Konjunktur-Ausblick
Wirtschaft muss noch auf die Wende warten

Morgen sind wir schon schlauer. Wenn das Bundeswirtschaftsministerium am Mittag die Daten zur Industrieproduktion im April veröffentlicht, ist zumindest klar, wie die deutsche Wirtschaft in das zweite Quartal gestartet ist. Bereits heute werden die Auftragseingänge und morgen früh die Exportzahlen für April veröffentlicht. Die drei wichtigsten harten Daten zur Lage der deutschen Wirtschaft liegen dann vor.

DÜSSELDORF. Leider sind weitere Dämpfer keineswegs ausgeschlossen. Gut möglich, dass die Industrieproduktion im zweiten Quartal abermals sinken wird, nicht zuletzt wegen des statistischen Unterhangs.

Dabei hat sich die gefühlte Wirtschaftsstimmung seit einigen Wochen verbessert. Die Börsen steigen, die Einkaufsmanager weltweit sind wieder zuversichtlicher, einige Großbanken melden Gewinne, und ein Großteil der Altlasten aus der Finanzkrise wird in Form von Staatsschulden auf die künftigen Steuerzahler abgeladen. Nur noch selten sind Vergleiche zur großen Depression Ende der 20er-Jahre zu lesen, und die gedruckten Hoffnungen auf eine Ende der Weltrezession mehren sich von Tag zu Tag. Doch ist der Spuk wirklich vorbei?

Nein – es sei denn, man fängt schon an zu frohlocken, wenn die Wirtschaftsleistung langsamer fällt als in den letzten beiden Quartalen. Denn tatsächlich wird das Bruttoinlandsprodukt wohl auch im zweiten Quartal fallen, trotz Nachholeffekten der Bauwirtschaft nach dem strengen Winter und milliardenschwerer Abwrackprämie, Steuerschecks für Eltern und Rückzahlungen von Pendlerpauschalen.

Der vor knapp vier Monaten vereinzelt geäußerte Optimismus, all diese Maßnahmen könnten der Konjunktur im Frühjahr über die Nulllinie helfen, muss wohl revidiert werden.

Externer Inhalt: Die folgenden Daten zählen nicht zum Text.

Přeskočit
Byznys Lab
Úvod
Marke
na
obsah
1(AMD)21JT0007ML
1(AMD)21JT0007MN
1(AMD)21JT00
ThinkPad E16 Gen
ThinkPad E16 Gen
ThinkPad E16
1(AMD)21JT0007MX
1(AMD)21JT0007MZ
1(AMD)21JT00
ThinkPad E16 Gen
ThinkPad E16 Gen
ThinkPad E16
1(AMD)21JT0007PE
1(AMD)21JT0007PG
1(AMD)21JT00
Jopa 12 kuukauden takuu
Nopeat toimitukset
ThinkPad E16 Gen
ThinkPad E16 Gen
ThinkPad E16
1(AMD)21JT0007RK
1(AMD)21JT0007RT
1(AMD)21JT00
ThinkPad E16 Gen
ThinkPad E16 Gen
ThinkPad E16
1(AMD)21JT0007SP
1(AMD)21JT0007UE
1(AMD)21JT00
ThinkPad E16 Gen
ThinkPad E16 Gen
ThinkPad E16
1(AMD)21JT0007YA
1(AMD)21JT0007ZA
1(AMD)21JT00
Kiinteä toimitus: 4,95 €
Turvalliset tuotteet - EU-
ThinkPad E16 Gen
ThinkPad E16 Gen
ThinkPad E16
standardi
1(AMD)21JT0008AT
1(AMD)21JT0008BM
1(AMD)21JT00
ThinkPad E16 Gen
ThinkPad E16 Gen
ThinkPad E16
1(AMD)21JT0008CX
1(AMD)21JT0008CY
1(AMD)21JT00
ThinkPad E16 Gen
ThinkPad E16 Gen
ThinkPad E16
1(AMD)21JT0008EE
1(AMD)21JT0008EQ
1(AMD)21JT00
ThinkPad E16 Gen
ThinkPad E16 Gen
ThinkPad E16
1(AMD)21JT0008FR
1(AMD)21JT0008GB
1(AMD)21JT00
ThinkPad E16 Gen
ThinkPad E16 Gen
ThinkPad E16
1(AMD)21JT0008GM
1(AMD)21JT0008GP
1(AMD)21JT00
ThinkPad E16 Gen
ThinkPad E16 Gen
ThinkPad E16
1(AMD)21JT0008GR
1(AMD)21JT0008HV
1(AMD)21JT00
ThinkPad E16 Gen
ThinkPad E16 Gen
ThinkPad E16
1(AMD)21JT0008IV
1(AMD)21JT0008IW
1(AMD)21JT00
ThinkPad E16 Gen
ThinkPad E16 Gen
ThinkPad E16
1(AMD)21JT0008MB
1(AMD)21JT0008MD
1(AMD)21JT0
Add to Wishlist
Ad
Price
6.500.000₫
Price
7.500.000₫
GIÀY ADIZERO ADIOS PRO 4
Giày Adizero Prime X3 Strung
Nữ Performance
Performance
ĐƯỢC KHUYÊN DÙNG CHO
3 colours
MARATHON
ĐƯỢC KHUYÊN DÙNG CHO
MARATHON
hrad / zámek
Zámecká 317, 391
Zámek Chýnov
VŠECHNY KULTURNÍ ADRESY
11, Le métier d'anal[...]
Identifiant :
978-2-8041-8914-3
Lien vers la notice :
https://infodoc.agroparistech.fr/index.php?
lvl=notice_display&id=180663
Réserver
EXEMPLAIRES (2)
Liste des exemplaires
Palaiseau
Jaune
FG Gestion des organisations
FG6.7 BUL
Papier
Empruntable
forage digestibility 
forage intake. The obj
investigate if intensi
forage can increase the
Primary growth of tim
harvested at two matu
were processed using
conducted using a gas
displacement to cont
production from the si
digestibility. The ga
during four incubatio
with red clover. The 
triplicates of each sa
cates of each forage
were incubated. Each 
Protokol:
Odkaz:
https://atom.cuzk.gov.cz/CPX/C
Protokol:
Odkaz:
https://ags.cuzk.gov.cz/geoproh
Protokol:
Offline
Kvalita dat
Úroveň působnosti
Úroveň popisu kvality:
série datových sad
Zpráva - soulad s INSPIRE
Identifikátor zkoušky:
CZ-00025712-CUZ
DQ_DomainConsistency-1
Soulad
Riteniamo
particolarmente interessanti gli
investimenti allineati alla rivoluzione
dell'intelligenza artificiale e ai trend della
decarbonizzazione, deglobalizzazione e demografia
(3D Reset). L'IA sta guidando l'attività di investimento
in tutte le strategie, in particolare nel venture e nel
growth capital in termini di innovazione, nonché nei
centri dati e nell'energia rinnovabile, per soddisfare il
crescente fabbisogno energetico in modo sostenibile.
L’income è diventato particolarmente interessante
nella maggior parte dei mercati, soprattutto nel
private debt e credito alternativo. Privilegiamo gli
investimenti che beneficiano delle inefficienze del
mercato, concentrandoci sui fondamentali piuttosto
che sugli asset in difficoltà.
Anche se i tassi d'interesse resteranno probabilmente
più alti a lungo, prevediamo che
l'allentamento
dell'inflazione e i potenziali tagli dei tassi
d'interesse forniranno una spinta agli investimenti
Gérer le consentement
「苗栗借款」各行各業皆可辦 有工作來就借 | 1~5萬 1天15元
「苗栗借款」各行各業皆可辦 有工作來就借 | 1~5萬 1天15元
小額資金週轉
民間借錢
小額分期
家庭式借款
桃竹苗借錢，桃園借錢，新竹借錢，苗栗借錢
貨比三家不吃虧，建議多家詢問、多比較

Zu tief sind die Nachwehen des beispiellosen Einbruchs: Innerhalb von vier Quartalen sank die Wirtschaftsleistung Deutschlands um sieben Prozent. Das Bruttoinlandsprodukt ist heute etwa so groß wie gegen Ende der Gerhard-Schröder-Ära. Wir erinnern uns, da war die Stimmung im Lande alles andere als gut.

Dass das Konjunkturtal auch zur Mitte des zweiten Quartals noch nicht erreicht geschweige denn bereits durchschritten ist, zeigt die Lageeinschätzung der Wirtschaft: Mitte Mai schätzten die vom Ifo-Institut befragten Unternehmen ihre aktuelle Situation noch schlechter ein als einen Monat zuvor.

Und auch die bereits bekannten April-Auftragseingänge im Maschinenbau verheißen nichts Gutes für den Rest der Industrie: Deutschlands Vorzeigebranche verzeichnete 58 Prozent weniger Aufträge als im Jahr zuvor. Allenfalls der künstlich erzeugte Nachfrageboom nach Autos könnte die gesamten Industrieaufträge und -produktion in die Nähe der Nulllinie gedrückt haben. Ein V-förmiger Verlauf, der nach dem freien Fall einen rasanten Aufschwung widerspiegeln würde, ist nicht in Sicht.

Der Sommer wird wohl zum Quartal der Wahrheit: Erst dann wird sich zeigen, ob die Stimmungsindikatoren, die seit einigen Wochen nach oben zeigen, wirklich zu einer echten Belebung führen. Behalten die Indikatoren recht, scheint es immerhin möglich, dass sich die Industrien weltweit aus ihrer Schockstarre befreien können, nicht zuletzt dank staatlicher Konjunkturprogramme und massiver Zinssenkungen. Bleiben dann die noch im Frühjahrsgutachten von den Wirtschaftsforschungsinstituten vorhergesagten neuerlichen Rückschläge im nächsten Winterhalbjahr aus, könnte sich 2010 tatsächlich so etwas wie ein neuer Aufschwung entwickeln.

Doch selbst wenn die deutsche Wirtschaft dann wieder mit rund 1,5 Prozent pro Jahr wachsen sollte, dauert es etwa vier Jahre, um den Verlust von einem Jahr Mega-Rezession wieder aufzuholen. Damit ist klar, dass Opel und Arcandor nicht die letzten Opfer der Krise sein werden. Die Folgen des Firmensterbens für Arbeitsmarkt und Staatsfinanzen werden bitter; die nächste Bundesregierung bekommt einiges zu tun.